╭─ Exercise inputs
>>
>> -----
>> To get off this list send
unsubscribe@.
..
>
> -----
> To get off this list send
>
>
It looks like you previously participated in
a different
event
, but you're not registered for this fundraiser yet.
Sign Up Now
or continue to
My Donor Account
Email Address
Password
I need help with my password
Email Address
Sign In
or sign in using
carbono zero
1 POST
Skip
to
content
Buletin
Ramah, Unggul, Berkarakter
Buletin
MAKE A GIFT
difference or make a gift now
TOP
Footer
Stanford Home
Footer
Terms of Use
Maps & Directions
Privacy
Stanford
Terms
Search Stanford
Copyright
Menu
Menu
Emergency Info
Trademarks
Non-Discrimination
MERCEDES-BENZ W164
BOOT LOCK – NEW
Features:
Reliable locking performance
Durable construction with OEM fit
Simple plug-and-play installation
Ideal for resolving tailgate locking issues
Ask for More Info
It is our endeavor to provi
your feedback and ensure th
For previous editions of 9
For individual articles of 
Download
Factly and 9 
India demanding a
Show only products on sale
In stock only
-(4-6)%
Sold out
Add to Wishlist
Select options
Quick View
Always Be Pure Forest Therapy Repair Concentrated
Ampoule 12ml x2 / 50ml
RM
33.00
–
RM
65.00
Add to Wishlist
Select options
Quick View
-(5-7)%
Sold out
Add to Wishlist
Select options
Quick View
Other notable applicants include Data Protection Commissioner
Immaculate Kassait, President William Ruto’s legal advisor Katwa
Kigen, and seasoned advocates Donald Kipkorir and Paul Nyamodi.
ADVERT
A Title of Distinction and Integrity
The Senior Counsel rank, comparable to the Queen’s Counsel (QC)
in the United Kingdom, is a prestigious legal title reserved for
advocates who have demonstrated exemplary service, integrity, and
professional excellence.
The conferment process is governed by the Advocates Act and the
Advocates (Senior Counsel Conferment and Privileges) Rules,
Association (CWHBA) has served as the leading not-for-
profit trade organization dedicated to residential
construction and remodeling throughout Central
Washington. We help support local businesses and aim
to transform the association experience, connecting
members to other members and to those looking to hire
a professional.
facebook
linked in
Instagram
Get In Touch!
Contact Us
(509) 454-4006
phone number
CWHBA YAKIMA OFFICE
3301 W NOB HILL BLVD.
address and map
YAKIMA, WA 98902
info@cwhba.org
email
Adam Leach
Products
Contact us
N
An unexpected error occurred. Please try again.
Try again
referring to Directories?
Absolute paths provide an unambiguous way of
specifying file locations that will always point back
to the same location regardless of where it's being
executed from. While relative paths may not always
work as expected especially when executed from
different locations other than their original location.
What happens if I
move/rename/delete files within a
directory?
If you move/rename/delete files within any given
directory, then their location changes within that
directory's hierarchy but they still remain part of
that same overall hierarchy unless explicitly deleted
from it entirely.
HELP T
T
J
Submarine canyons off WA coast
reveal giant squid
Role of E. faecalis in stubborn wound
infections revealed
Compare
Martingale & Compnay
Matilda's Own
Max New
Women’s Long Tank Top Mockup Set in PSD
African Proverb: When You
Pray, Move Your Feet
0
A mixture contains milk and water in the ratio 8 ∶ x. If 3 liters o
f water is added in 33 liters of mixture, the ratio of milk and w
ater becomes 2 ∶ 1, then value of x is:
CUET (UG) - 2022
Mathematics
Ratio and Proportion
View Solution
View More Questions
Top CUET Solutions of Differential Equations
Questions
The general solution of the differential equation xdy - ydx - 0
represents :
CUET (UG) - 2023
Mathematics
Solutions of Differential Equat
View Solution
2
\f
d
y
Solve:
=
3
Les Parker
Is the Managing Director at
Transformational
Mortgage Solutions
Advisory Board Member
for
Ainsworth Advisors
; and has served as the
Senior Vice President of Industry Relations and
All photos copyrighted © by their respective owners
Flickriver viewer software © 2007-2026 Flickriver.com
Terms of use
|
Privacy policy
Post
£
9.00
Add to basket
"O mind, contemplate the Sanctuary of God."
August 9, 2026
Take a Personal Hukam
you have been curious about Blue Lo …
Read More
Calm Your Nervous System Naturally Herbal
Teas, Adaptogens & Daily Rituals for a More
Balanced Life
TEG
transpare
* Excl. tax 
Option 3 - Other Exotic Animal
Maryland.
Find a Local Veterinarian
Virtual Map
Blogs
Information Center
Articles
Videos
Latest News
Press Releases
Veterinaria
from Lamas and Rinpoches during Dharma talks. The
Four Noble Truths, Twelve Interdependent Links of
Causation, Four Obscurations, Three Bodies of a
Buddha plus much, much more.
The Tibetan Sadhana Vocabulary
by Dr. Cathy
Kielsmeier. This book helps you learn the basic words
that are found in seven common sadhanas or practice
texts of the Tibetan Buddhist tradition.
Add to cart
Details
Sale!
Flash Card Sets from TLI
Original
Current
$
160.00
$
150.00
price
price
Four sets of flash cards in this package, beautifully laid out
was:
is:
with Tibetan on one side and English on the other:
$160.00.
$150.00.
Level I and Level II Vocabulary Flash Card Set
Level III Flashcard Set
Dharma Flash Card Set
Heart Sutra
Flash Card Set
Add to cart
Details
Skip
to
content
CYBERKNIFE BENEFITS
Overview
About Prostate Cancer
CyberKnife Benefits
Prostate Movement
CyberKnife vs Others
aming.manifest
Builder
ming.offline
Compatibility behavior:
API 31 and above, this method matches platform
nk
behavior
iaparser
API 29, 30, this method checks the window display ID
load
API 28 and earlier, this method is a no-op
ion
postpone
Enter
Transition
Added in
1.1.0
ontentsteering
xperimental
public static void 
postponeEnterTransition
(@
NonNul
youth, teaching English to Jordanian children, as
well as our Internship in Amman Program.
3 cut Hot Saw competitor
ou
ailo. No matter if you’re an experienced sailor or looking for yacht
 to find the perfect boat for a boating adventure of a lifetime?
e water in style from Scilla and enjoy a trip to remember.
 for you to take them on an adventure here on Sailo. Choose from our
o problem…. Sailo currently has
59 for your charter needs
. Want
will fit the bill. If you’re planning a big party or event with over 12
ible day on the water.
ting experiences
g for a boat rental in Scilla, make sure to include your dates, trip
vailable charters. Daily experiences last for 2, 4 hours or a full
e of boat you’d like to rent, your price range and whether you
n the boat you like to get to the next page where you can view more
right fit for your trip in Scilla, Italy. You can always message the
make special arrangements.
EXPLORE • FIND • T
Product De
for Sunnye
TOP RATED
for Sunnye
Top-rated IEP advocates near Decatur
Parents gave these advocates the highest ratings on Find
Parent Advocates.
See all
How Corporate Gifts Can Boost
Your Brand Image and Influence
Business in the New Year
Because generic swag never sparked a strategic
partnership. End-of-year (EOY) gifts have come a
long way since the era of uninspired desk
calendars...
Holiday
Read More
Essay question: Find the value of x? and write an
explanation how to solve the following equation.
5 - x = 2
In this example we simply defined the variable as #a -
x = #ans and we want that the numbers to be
╰─
Exercise aim:
Word for word, write out each of the records shown above.

Solution to this task:
>>
>> -----
>> To get off this list send
unsubscribe@.
..
>
> -----
> To get off this list send
>
>
It looks like you previously participated in
a different
event
, but you're not registered for this fundraiser yet.
Sign Up Now
or continue to
My Donor Account
Email Address
Password
I need help with my password
Email Address
Sign In
or sign in using
carbono zero
1 POST
Skip
to
content
Buletin
Ramah, Unggul, Berkarakter
Buletin
MAKE A GIFT
difference or make a gift now
TOP
Footer
Stanford Home
Footer
Terms of Use
Maps & Directions
Privacy
Stanford
Terms
Search Stanford
Copyright
Menu
Menu
Emergency Info
Trademarks
Non-Discrimination
MERCEDES-BENZ W164
BOOT LOCK – NEW
Features:
Reliable locking performance
Durable construction with OEM fit
Simple plug-and-play installation
Ideal for resolving tailgate locking issues
Ask for More Info
It is our endeavor to provi
your feedback and ensure th
For previous editions of 9
For individual articles of 
Download
Factly and 9 
India demanding a
Show only products on sale
In stock only
-(4-6)%
Sold out
Add to Wishlist
Select options
Quick View
Always Be Pure Forest Therapy Repair Concentrated
Ampoule 12ml x2 / 50ml
RM
33.00
–
RM
65.00
Add to Wishlist
Select options
Quick View
-(5-7)%
Sold out
Add to Wishlist
Select options
Quick View
Other notable applicants include Data Protection Commissioner
Immaculate Kassait, President William Ruto’s legal advisor Katwa
Kigen, and seasoned advocates Donald Kipkorir and Paul Nyamodi.
ADVERT
A Title of Distinction and Integrity
The Senior Counsel rank, comparable to the Queen’s Counsel (QC)
in the United Kingdom, is a prestigious legal title reserved for
advocates who have demonstrated exemplary service, integrity, and
professional excellence.
The conferment process is governed by the Advocates Act and the
Advocates (Senior Counsel Conferment and Privileges) Rules,
Association (CWHBA) has served as the leading not-for-
profit trade organization dedicated to residential
construction and remodeling throughout Central
Washington. We help support local businesses and aim
to transform the association experience, connecting
members to other members and to those looking to hire
a professional.
facebook
linked in
Instagram
Get In Touch!
Contact Us
(509) 454-4006
phone number
CWHBA YAKIMA OFFICE
3301 W NOB HILL BLVD.
address and map
YAKIMA, WA 98902
info@cwhba.org
email
Adam Leach
Products
Contact us
N
An unexpected error occurred. Please try again.
Try again
referring to Directories?
Absolute paths provide an unambiguous way of
specifying file locations that will always point back
to the same location regardless of where it's being
executed from. While relative paths may not always
work as expected especially when executed from
different locations other than their original location.
What happens if I
move/rename/delete files within a
directory?
If you move/rename/delete files within any given
directory, then their location changes within that
directory's hierarchy but they still remain part of
that same overall hierarchy unless explicitly deleted
from it entirely.
HELP T
T
J
Submarine canyons off WA coast
reveal giant squid
Role of E. faecalis in stubborn wound
infections revealed
Compare
Martingale & Compnay
Matilda's Own
Max New
Women’s Long Tank Top Mockup Set in PSD
African Proverb: When You
Pray, Move Your Feet
0
A mixture contains milk and water in the ratio 8 ∶ x. If 3 liters o
f water is added in 33 liters of mixture, the ratio of milk and w
ater becomes 2 ∶ 1, then value of x is:
CUET (UG) - 2022
Mathematics
Ratio and Proportion
View Solution
View More Questions
Top CUET Solutions of Differential Equations
Questions
The general solution of the differential equation xdy - ydx - 0
represents :
CUET (UG) - 2023
Mathematics
Solutions of Differential Equat
View Solution
2
\f
d
y
Solve:
=
3
Les Parker
Is the Managing Director at
Transformational
Mortgage Solutions
Advisory Board Member
for
Ainsworth Advisors
; and has served as the
Senior Vice President of Industry Relations and
All photos copyrighted © by their respective owners
Flickriver viewer software © 2007-2026 Flickriver.com
Terms of use
|
Privacy policy
Post
£
9.00
Add to basket
"O mind, contemplate the Sanctuary of God."
August 9, 2026
Take a Personal Hukam
you have been curious about Blue Lo …
Read More
Calm Your Nervous System Naturally Herbal
Teas, Adaptogens & Daily Rituals for a More
Balanced Life
TEG
transpare
* Excl. tax 
Option 3 - Other Exotic Animal
Maryland.
Find a Local Veterinarian
Virtual Map
Blogs
Information Center
Articles
Videos
Latest News
Press Releases
Veterinaria
from Lamas and Rinpoches during Dharma talks. The
Four Noble Truths, Twelve Interdependent Links of
Causation, Four Obscurations, Three Bodies of a
Buddha plus much, much more.
The Tibetan Sadhana Vocabulary
by Dr. Cathy
Kielsmeier. This book helps you learn the basic words
that are found in seven common sadhanas or practice
texts of the Tibetan Buddhist tradition.
Add to cart
Details
Sale!
Flash Card Sets from TLI
Original
Current
$
160.00
$
150.00
price
price
Four sets of flash cards in this package, beautifully laid out
was:
is:
with Tibetan on one side and English on the other:
$160.00.
$150.00.
Level I and Level II Vocabulary Flash Card Set
Level III Flashcard Set
Dharma Flash Card Set
Heart Sutra
Flash Card Set
Add to cart
Details
Skip
to
content
CYBERKNIFE BENEFITS
Overview
About Prostate Cancer
CyberKnife Benefits
Prostate Movement
CyberKnife vs Others
aming.manifest
Builder
ming.offline
Compatibility behavior:
API 31 and above, this method matches platform
nk
behavior
iaparser
API 29, 30, this method checks the window display ID
load
API 28 and earlier, this method is a no-op
ion
postpone
Enter
Transition
Added in
1.1.0
ontentsteering
xperimental
public static void 
postponeEnterTransition
(@
NonNul
youth, teaching English to Jordanian children, as
well as our Internship in Amman Program.
3 cut Hot Saw competitor
ou
ailo. No matter if you’re an experienced sailor or looking for yacht
 to find the perfect boat for a boating adventure of a lifetime?
e water in style from Scilla and enjoy a trip to remember.
 for you to take them on an adventure here on Sailo. Choose from our
o problem…. Sailo currently has
59 for your charter needs
. Want
will fit the bill. If you’re planning a big party or event with over 12
ible day on the water.
ting experiences
g for a boat rental in Scilla, make sure to include your dates, trip
vailable charters. Daily experiences last for 2, 4 hours or a full
e of boat you’d like to rent, your price range and whether you
n the boat you like to get to the next page where you can view more
right fit for your trip in Scilla, Italy. You can always message the
make special arrangements.
EXPLORE • FIND • T
Product De
for Sunnye
TOP RATED
for Sunnye
Top-rated IEP advocates near Decatur
Parents gave these advocates the highest ratings on Find
Parent Advocates.
See all
How Corporate Gifts Can Boost
Your Brand Image and Influence
Business in the New Year
Because generic swag never sparked a strategic
partnership. End-of-year (EOY) gifts have come a
long way since the era of uninspired desk
calendars...
Holiday
Read More
Essay question: Find the value of x? and write an
explanation how to solve the following equation.
5 - x = 2
In this example we simply defined the variable as #a -
x = #ans and we want that the numbers to be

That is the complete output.